"I s'pose Dad mentioned that water in Devil's Hole?"
"Why, I don't recall it. We've talked so much and about so many things that perhaps it's slipped my mind."
"Maybe. He said he had."
She questioned him further but he said it might be well for her to mention it to Hepburn. "He's foreman, you know."
They swung into the one street of Ute Crossing and stopped before the bank. As Beck stepped down to tie the team a girl came out of a store across the way and vaulted into the saddle on a big brown horse with graceful ease. It was the nester's daughter.
Two men came from the saloon just as she reined her horse about. They eyed her insolently with that stare of a type of loafer which is eloquent of all that is despicable and one of them, a short, stodgy man, smiled brazenly.
The girl gave them one stare, hostility in her brown eyes, and then looked away, her lips moving in an unheard word, surely of contempt.

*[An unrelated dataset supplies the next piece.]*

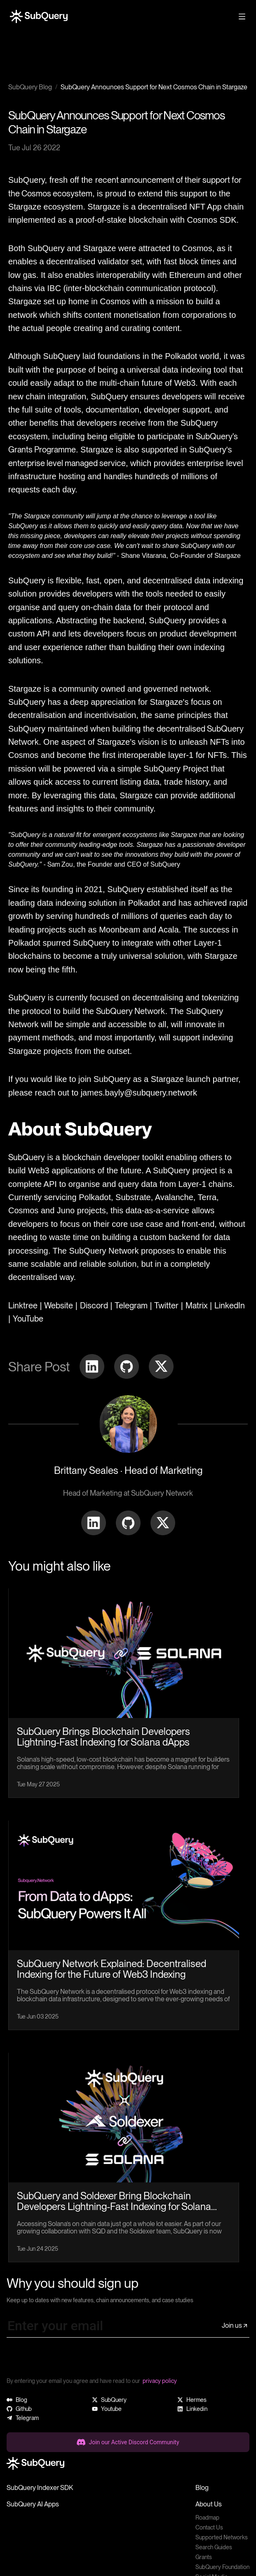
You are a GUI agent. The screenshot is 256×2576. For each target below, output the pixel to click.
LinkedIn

Then the man spoke. It is not well to repeat. His words were few, but they were ugly. The girl had touched her horse with a spur and he leaped forward. Just that one bound. As he made it the man spoke and with a wrench she set the brown back on his haunches and whirled him about. Her face was suddenly white, her lips in a tight, red line, and her eyes blazed.
She rode back to the men, who had continued on their way, holding her horse to a mincing trot, for he seemed to have caught the tensity of her mood.
"Did I hear you right?" she said to the man who had spoken.